● TASK DESCRIPTION:
Report the count of lines below that include "button", without any other text.

● DATA FOR THIS EXERCISE:
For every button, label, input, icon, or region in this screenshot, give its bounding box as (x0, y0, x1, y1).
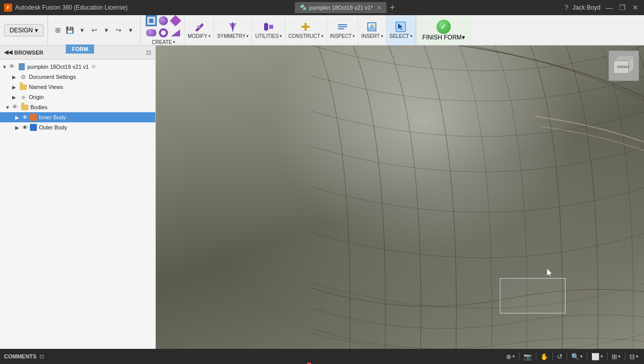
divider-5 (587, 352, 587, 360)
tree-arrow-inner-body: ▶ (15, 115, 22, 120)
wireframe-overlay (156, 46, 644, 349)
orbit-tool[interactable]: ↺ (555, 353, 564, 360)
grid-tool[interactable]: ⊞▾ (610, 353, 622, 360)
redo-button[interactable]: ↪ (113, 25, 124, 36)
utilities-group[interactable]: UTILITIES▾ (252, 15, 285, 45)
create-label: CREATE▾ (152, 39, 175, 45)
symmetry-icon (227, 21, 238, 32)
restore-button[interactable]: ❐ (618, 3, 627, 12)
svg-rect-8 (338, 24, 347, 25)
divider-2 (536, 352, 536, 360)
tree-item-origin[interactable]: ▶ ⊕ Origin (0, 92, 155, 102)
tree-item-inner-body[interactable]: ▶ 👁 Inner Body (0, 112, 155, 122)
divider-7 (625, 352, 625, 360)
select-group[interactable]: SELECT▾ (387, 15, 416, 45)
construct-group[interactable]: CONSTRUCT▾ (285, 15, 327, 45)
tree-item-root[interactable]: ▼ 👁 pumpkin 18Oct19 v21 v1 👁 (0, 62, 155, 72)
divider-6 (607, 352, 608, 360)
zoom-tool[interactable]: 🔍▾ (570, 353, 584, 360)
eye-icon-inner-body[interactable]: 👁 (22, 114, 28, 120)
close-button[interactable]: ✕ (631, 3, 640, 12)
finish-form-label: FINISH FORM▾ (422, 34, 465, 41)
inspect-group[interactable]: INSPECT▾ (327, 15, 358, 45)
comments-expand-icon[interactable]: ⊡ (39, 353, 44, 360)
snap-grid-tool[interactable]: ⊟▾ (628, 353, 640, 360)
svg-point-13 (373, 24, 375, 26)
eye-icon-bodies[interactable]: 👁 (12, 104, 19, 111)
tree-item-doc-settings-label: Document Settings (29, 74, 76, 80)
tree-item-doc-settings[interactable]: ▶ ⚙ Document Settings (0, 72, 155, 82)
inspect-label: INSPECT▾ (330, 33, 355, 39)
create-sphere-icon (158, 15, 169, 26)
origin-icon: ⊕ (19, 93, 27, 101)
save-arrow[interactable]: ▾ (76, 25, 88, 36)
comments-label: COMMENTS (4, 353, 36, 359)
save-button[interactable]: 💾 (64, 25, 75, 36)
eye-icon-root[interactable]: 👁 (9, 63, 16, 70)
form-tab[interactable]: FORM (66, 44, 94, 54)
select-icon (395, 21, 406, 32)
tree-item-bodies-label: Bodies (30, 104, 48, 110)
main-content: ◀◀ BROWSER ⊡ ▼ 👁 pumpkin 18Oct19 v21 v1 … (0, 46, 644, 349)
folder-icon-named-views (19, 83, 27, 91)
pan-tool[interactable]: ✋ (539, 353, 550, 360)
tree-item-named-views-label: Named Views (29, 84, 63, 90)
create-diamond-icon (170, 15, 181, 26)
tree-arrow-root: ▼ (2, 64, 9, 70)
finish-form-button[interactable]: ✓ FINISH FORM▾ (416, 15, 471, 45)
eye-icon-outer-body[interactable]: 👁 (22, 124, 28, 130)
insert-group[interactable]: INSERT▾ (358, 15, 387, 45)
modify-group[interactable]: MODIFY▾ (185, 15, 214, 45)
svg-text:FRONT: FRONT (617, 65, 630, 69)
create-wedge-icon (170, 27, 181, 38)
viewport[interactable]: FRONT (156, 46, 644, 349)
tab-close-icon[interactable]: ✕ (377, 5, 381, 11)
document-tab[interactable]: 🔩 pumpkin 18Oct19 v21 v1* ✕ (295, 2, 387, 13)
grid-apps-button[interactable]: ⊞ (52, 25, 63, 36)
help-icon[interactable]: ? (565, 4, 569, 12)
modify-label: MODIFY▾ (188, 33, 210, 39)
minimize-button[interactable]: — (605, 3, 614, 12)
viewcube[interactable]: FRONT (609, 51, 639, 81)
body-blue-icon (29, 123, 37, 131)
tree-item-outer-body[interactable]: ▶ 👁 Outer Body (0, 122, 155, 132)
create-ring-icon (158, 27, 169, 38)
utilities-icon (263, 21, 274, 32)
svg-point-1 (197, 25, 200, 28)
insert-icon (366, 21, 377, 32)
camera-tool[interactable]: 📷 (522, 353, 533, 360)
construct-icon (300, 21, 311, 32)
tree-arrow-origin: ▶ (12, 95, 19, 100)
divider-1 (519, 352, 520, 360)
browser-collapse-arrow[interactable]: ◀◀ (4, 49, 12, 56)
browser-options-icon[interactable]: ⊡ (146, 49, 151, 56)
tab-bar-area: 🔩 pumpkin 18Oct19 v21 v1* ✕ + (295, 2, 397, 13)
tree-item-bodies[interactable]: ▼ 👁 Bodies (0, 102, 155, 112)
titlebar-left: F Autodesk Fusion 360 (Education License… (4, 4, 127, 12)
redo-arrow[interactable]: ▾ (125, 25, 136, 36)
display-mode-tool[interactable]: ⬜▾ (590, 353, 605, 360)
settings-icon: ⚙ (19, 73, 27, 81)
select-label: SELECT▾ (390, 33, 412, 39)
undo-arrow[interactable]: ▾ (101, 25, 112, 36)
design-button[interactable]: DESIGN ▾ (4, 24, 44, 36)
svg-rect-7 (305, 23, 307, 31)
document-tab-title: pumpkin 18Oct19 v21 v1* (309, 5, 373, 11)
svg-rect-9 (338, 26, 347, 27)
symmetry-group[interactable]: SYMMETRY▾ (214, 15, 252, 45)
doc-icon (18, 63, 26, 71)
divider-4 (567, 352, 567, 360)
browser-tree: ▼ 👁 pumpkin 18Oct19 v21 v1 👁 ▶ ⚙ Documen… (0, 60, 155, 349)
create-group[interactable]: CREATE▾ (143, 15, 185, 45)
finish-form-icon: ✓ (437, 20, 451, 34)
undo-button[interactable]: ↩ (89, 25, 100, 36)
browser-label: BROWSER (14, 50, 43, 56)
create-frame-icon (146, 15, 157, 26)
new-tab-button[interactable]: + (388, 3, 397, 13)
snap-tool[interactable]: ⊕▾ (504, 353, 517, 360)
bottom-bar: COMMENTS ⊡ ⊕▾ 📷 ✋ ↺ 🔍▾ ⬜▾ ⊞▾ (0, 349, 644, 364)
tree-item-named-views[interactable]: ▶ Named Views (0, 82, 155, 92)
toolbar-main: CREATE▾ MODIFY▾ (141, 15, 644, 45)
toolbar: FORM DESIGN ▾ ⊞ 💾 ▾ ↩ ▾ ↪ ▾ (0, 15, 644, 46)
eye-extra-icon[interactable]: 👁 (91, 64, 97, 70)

● ANSWER BOX:
11